Kürd ulusal hareketleriyle emperyalizm arasındaki ilişkinin dışa yansıtılmasında yanıltıcı bir propagandanın etkisine değinmek gerekir. Kürd ulusal hareketleriyle emperyalizm arasında ilişki kuran devletlerin kendileri aynı güçlerin müttefikleridir. Irak devleti İngiliz himayesinde kuruldu ve İngilizlerin desteğinde Kürdlerle savaş açtı. Kürdler mi yoksa Irak rejimi mi emperyalistlerin uşağı? Kürdler Sovyetler’den yardım alınca komünist, Irak rejimi, Sovyetler ile anlaşıp en modern silahları alıp Kürdleri katledince helal mı oluyor? Kürdler Amerika’dan destek alınca hain, Saddam Amerika ile anlaşıp Kürdleri imha edince kahraman mı oluyor? Kürdler Şah’tan yardım alınca vatan düşmanı, Saddam Şah ile anlaşıp Kürdleri imha edince haklı mı oluyor?

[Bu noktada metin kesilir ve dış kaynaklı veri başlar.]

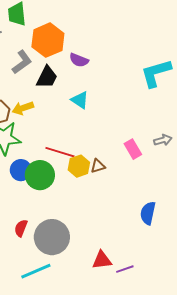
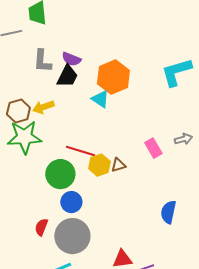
orange hexagon: (48, 40) -> (113, 77), moved
purple semicircle: (79, 60) -> (71, 59), moved
gray L-shape: (22, 62) -> (42, 61), turned 130
blue circle: (21, 170) -> (71, 202), moved

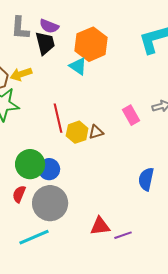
black trapezoid: (67, 76) -> (45, 43), turned -40
red line: (80, 151) -> (58, 118), turned 60
green circle: (60, 174) -> (30, 164), moved

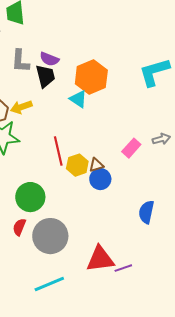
pink rectangle: (131, 115) -> (131, 148), turned 72
blue circle: (49, 169) -> (100, 179), moved
red triangle: (100, 226) -> (100, 259), size x1.4
cyan line: (34, 237) -> (49, 284), moved

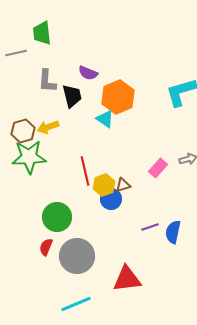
purple semicircle: (49, 59) -> (88, 73), moved
blue circle: (100, 179) -> (111, 199), moved
purple line: (123, 268) -> (150, 227), moved

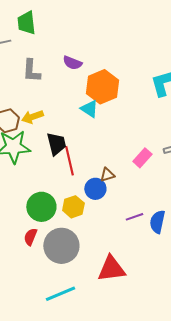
black trapezoid: (72, 96) -> (56, 144), moved
yellow hexagon: (104, 185) -> (73, 207), moved

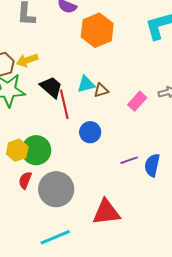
cyan triangle: (89, 109) -> (86, 84), moved, turned -48
black trapezoid: (56, 144) -> (51, 87), turned -35
brown triangle: (107, 175) -> (101, 90), moved
yellow hexagon: (73, 207) -> (17, 150), moved

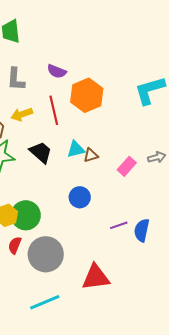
yellow arrow: (27, 60) -> (22, 114), moved
red line: (64, 104) -> (54, 110), moved

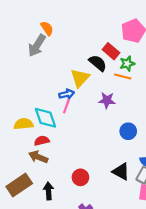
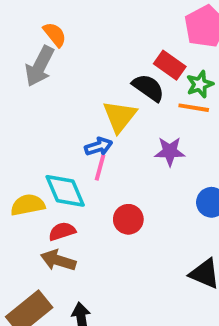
red circle: (80, 177) -> (128, 219), moved

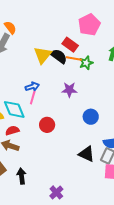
green star: (200, 84) -> (86, 63), moved
orange line: (194, 108) -> (74, 58), moved
yellow triangle: (120, 116) -> (43, 55), moved

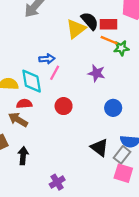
red rectangle: (70, 45) -> (108, 24), turned -49
black semicircle: (59, 56) -> (90, 21), moved
blue arrow: (32, 87) -> (47, 59), moved

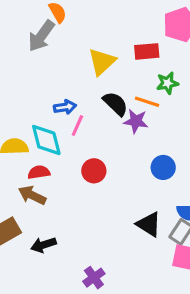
black semicircle: (90, 21) -> (115, 104), moved
orange line: (109, 40) -> (147, 102), moved
black arrow: (23, 156) -> (43, 245), turned -108

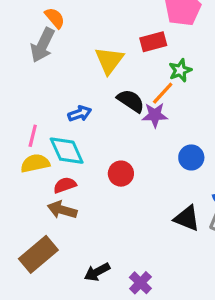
orange line: (147, 102) -> (163, 93), turned -55
pink line: (77, 125) -> (33, 136), moved
black arrow: (43, 245) -> (97, 272), moved

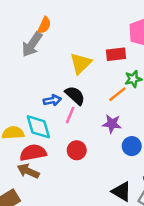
orange semicircle: (55, 18) -> (44, 25), turned 56
black semicircle: (131, 101) -> (75, 95), moved
purple star: (155, 115) -> (112, 124), moved
pink line: (33, 136) -> (70, 115), moved
red semicircle: (65, 185) -> (33, 153), size x1.5

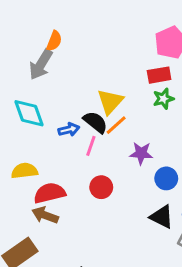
red rectangle: (116, 54) -> (159, 75), moved
yellow triangle: (81, 63) -> (110, 102), moved
orange line: (117, 94) -> (116, 125), moved
cyan diamond: (38, 127) -> (29, 113), moved
black triangle: (122, 191) -> (162, 217), moved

Bu soruları sormaktan amacım, ilgili güçlerden yardım almayı meşrulaştırmak değildir. Eğer ilgili güçlerden yardım almak ihanet ise, aynı ihaneti Kürdleri hainlikle suçlayan devletlerin kendileri fazlasıyla yapıyor. Neden onlar da aynı oranda ihanetle suçlanmayı hakketmesin? İlgili devletlerin ihanetle suçlanması gereken daha önemli bir konu var:
Kendi halkı olan farklı ulusların sorunlarını ülkenin bütünlüğünü koruyarak çözme imkanları varken neden kendi halkına karşı adil ve müşfik davranmak yerine emperyalist güçlere taviz vererek kendi halkına savaş açıyorlar? Eğer farklı ulusların hakkını vermeyi de taviz sayıyorlar ise, sonuçta kendi halkına taviz vermek yerine neden dış güçlere taviz vermeyi tercih ediyorlar? Bu az bir ihanet midir?

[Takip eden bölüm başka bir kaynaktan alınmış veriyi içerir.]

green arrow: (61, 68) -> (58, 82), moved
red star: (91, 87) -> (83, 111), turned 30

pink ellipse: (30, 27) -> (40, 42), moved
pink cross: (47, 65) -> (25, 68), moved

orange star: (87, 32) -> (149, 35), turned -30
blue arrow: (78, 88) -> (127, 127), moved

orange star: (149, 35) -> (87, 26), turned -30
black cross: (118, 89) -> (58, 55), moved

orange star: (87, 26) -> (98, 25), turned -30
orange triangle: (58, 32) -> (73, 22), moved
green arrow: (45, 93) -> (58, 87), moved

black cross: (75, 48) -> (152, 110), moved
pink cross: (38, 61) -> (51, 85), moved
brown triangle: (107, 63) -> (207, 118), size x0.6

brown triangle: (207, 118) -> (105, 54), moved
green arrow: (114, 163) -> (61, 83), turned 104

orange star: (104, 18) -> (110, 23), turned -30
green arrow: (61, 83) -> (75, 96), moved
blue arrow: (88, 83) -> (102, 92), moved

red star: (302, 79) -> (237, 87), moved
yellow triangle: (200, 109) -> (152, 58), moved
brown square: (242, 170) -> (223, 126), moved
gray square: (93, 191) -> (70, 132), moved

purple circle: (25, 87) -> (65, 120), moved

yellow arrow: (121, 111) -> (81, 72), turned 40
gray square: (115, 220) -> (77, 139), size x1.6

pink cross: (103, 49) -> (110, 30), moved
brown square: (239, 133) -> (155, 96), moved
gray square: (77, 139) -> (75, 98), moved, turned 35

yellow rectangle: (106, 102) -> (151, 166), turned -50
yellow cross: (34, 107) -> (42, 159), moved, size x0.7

Kürd mücadelesinin önderliğini üstlenen kadrolar, bu durumun farkındadırlar. Ancak konuya ‘onlar kendi amaçları için yardım ediyor, biz de kendi amacımız için savaşıyoruz; köprüden geçene kadar ayıya dayı diyeceğiz’ şeklinde yaklaşıyorlar. Ancak bu yaklaşım, problemlidir.
Kürd sorunu ile emperyalizm arasındaki olumsuz ilişkinin sona ermesinin temel şartı, Kürdlerin yaşadıkları ülkelerdeki rejimlerin genel anlamda farklı uluslara, özel anlamda da Kürdlere karşı bakış açılarını değiştirmektir. Taraflar kendi bakış açılarını düşmanlık yerine kardeşlik, dostluk ve vatandaşlık temelinde geliştirmedikçe ve adil çözüm yollarını benimsemedikçe sorun tümden çözülemez.